REPUBLIKA.CO.ID, Sultan Abdul Hamid II (1842-1918) adalah Sultan atau Khalifah Daulah Utsmaniyah yang menggantikan saudaranya, Sultan Murad V, pada 31 Agustus 1876. Sultan Abdul Hamid II lahir pada Rabu, 16 Sya'ban 1258 H/21 September 1842 M.
Ibunya meninggal dunia saat Abdul Hamid II baru berusia 10 tahun. Dia diasuh oleh istri kedua bapaknya, seorang wnita yang mandul. Ibu tirinya itu mendidiknya dengan pendidikan yang baik dan berusaha untuk menjadi ibu kandungnya.
Sultan Abdul Hamid II mencurahkan segenap kasih sayangnya, sebagaimana ida juga mewasiatkan bahwa harta yang dia tinggalkan hendaknya diberikan pada ibu tirinya. Sultan sangat terpengaruh dengan pendidikan ibu tirinya ini dan sangat kagum dengan ketenangan, sikap, dan suaranya yang selalu lembut. Semua sifat-sifat ini terefleksikan dalam kehidupannya sehari-hari sepanjang hayatnya..

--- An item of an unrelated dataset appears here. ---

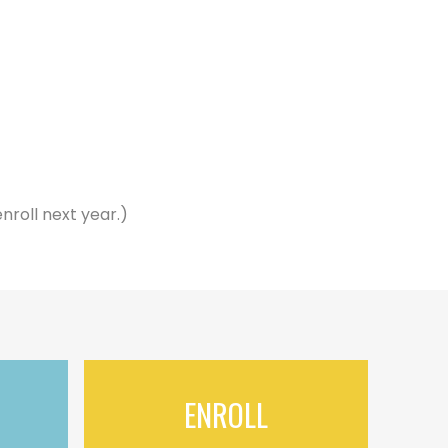
nroll next year.)
ENROLL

Sultan Abdul Hamid II mendapat pendidikan regular di istana, di bawah bimbingan orang-orang yang sangat terkenal di zamannya, baik secara ilmu maupun akhlak. Dia belajar bahasa Arab dan Persia, sejarah, sastra dan ilmu-ilmu tasawuf. Ia juga piawai menulis syair dalam bahasa Turki.
Abdul Hamid II belajar secara serius bagaimana menggunakan senjata. Dia sangat jago memainkan pedang, juga menembak dengan pistol. Ia tak pernah melewatkan hari-harinya tanpa berolahraga. Dia demikian peduli dengan politik internasional, selalu mengikuti berita tentang posisi negerinya dari kabar-kabar tersebut dan memfokuskan perhatian secara teliti dan seksama.

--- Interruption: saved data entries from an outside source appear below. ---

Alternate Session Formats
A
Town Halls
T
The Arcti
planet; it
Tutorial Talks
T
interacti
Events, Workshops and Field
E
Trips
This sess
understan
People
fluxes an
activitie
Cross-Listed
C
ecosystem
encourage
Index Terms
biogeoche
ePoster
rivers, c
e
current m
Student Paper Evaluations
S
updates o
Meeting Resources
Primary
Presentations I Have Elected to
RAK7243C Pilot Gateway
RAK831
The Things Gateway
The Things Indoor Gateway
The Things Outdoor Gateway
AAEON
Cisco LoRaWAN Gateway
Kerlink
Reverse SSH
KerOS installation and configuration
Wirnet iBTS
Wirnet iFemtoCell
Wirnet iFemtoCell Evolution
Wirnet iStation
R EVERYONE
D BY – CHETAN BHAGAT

Pada awal masa pemerintahannya, Sultan harus berhadapan dengan kediktatoran para menteri dan kekerasan politik pembaratan yang dipimpin oleh kelompok Utsmani Baru, yang terdiri dari kalangan terpelajar yang sangat terpengaruh Barat. Mereka orang-orang yang berhasil dibentuk oleh gerakan Freemasonry untuk menjadi pasukan dalam rangka merealisasikan target yang ingin dicapai.

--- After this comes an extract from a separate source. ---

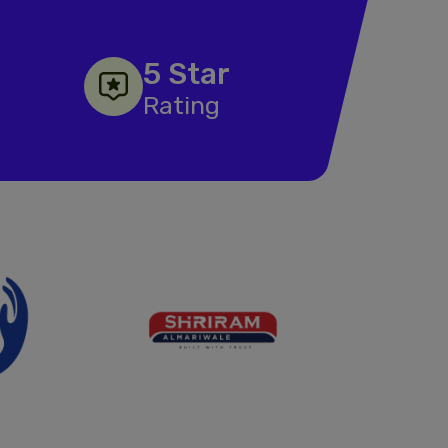
5 Star
Rating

Sultan Abdul Hamid II membentuk tim investigasi untuk mengungkap kasus pembunuhan Sultan Abdul Azis yang melibatkan Medhat Pasya, sang perdana menteri. Setelah itu, para terdakwa diajukan ke pengadilan mendapat vonis pengadilan.
Medhat Pasya divonis dengan hukuman pancung. Namun Sultan Abdul Hamid II memberikan keringanan agar dia tidak dipancung dan hanya dimasukkan ke dalam penjara. Setelah itu, dia diasingkan ke Hijaz dan ditempatkan di penjara militer. Ada juga yang mengatakan Medhat Pasya dibuang ke Eropa, ada pula yang mengatakan ia dibuang ke Thaif, selatan Makkah.
Sultan Abdul Hamid II adalah orang yang menentang sistem demokrasi dan hukum buatan manusia yang dikenal dengan istilah "Al-Masyruthiyah". Ia menolak sistem ini karena dianggap sebagai sistem dari Barat.
Masa pemerintahan Sultan Abdul Hamid II adalah masa yang penuh gejolak dan krisis multidimensi. Disamping itu, ada konspirasi internasional, baik yang datang dari dalam maupun dari luar. Oleh sebab itu, dia segera melakukan perbaikan sesuai dengan ajaran-ajaran Islam untuk membendung intervensi Eropa. Dia sangat bersemangat menerapkan syariat Islam.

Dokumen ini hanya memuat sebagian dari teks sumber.